Otro capítulo en el que hay avances sustanciales es el democrático: en la división y el equilibrio entre los poderes; en la consolidación de un federalismo auténtico; en la autonomía de los órganos electorales y en la equidad, transparencia y confiabilidad de las elecciones.

La construcción democrática tiene como condición sine qua non la formación de hombres y mujeres portadores de valores democráticos; el respeto a la diversidad ųétnica, religiosa, sexualų; el debate y la confrontación civilizada de las ideas; la corresponsabilidad; la ética que implica la honestidad y la rendición de cuentas; el respeto a los derechos humanos y al medio ambiente. De allí el papel crucial de la educación para la democracia.

Falta, sin embargo, sacudir las inercias de la vieja cultura política que acompaña a muchos actores: privilegiar (y no descalificar) el diálogo, la negociación, la integración de consensos.

Otro déficit de proporciones mayúsculas es el de la justicia social, compromiso originario de la Constitución que nos rige. No hemos logrado aún que los avances en la macroeconomía se expresen en el bienestar de la mayoría de la población. El Reporte de la Organización de Naciones Unidas, correspondiente a 1999 sobre desarrollo humano (The 1999 Human Development Report), ubica a México en el lugar 50, detrás de países como Trinidad y Tobago, Venezuela y Panamá en el hemisferio americano. La conclusión es inequívoca: tenemos que profundizar, con sentido de urgencia, políticas públicas que incidan en la educación, la salud, la alimentación, la vivienda, el empleo y todos los componentes que integran el bienestar humano.
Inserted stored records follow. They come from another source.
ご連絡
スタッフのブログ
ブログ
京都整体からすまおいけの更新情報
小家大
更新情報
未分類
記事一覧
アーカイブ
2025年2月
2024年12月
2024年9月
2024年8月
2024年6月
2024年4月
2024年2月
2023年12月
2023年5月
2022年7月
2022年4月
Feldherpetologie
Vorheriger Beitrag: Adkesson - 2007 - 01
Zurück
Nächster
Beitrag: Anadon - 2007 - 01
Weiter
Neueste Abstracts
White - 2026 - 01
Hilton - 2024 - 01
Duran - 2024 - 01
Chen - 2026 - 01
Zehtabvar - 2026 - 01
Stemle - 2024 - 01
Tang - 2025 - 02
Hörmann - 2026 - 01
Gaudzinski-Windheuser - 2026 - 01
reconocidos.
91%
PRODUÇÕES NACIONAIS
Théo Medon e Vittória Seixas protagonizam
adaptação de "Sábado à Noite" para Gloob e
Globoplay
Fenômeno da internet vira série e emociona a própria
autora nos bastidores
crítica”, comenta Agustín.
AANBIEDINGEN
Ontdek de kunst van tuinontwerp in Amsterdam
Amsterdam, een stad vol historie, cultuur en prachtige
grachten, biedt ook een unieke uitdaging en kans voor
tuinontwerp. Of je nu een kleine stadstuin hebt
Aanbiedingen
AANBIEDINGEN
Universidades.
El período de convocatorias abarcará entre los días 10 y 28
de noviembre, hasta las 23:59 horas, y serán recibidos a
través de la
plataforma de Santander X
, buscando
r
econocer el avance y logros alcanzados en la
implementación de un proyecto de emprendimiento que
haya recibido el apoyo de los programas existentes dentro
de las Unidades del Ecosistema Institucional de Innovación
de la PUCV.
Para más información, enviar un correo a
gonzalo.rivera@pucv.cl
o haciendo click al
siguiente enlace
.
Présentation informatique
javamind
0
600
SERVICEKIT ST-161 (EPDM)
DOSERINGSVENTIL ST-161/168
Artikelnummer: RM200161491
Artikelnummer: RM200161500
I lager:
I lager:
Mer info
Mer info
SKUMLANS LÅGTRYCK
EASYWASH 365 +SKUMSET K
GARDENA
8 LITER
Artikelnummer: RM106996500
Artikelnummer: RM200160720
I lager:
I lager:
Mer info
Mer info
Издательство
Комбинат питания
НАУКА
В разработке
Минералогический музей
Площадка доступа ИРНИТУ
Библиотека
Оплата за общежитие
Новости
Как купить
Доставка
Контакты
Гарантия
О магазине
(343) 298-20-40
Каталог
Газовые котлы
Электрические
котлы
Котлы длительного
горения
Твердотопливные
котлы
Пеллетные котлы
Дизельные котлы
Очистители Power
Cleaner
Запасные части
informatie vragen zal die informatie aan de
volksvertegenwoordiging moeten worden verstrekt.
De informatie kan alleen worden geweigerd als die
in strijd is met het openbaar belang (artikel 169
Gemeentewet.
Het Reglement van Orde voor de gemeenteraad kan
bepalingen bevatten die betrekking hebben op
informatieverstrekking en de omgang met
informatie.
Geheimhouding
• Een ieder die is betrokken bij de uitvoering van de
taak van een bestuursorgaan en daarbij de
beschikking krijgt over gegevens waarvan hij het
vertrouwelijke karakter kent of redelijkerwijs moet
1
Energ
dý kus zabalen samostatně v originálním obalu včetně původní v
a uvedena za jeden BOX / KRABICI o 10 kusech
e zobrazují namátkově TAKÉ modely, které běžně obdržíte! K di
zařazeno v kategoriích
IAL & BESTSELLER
En el umbral del nuevo siglo, el pensamiento de Juárez y de la generación de la Reforma mantiene su vigencia; nunca dejará de inspirarnos su terca defensa de la independencia desde la dignidad; su voluntad de construir, pese a todos los obstáculos, el destino propio; su determinación de ajustar el ejercicio de gobierno a la legalidad y su advertencia de que "nunca tendremos razón contra la patria".